Procéder à une demande de permis de travail demande beaucoup d’énergie et d’organisation, que ce soit lors d’une première fois ou lors des prorogations des statuts de vos employés en poste.
Nous avons rencontré des centaines d’employeurs à travers le Québec qui partaient d’une bonne intention, mais qui se sont retrouvés piégés à cause d’erreurs d’interprétation en cours de procédure. Or, ces erreurs sont la cause de beaucoup de frustration auprès des employeurs comme des employés, car elles vont provoquer des retards dans le recrutement et la disponibilité effective du travailleur, ou encore mettre en danger le statut des employés, lors du renouvellement d’un permis de travail par exemple.
Parcourons ensemble les dix erreurs les plus fréquentes — et comment les éviter.

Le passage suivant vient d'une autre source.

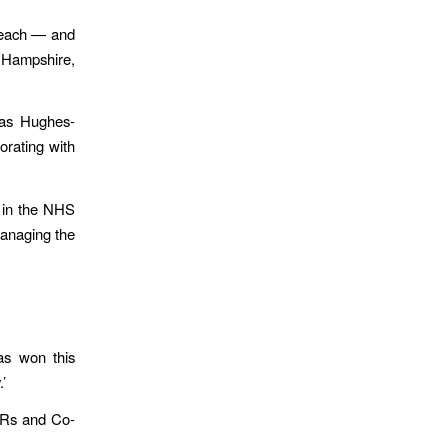
 each — and
, Hampshire,
mas Hughes-
orating with
s in the NHS
managing the
as won this
’
FRs and Co-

#1 : Justifier « à sa façon » la durée d’emploi demandée
Sur le formulaire d’une demande d’Évaluation d’impact sur le marché du travail (EIMT), vous devez répondre à la question « veuillez justifier la durée d’emploi demandée en fonction des activités ou projets prévus au sein de votre entreprise ». Pour vous, c’est évident : votre employé, vous le voulez aussi longtemps que possible. Votre secteur souffre d’un problème majeur de pénurie de main-d’œuvre, et le taux de chômage dans votre région est ridiculement bas… Finalement, pourquoi auriez-vous à justifier une question qui ne vous concerne pas ?
Si vous avez répondu à cette question de cette manière, vous pouvez être certain que l’agent de Service Canada va vous demander de revoir votre dossier et d’apporter des informations factuelles. Vous devez prendre en considération le contexte dans lequel votre entreprise se situe pour justifier la raison de maintenir ce poste et inviter un travailleur étranger à l’occuper. Si vous êtes en production, parlez de vos carnets de commandes. Si vous êtes dans les TI, énumérez les différents stades de progression de développement des projets. Si vous êtes dans les services ou la restauration, mettez l’emphase sur le maintien d’une qualité constante, la fiabilité… Bref, concentrez-vous sur les éléments qui vont réellement démontrer l’importance de recruter ce candidat pour une large période. Car n’oubliez pas que la durée d’octroi de l’EIMT est toujours à la discrétion de l’agent qui analyse votre demande.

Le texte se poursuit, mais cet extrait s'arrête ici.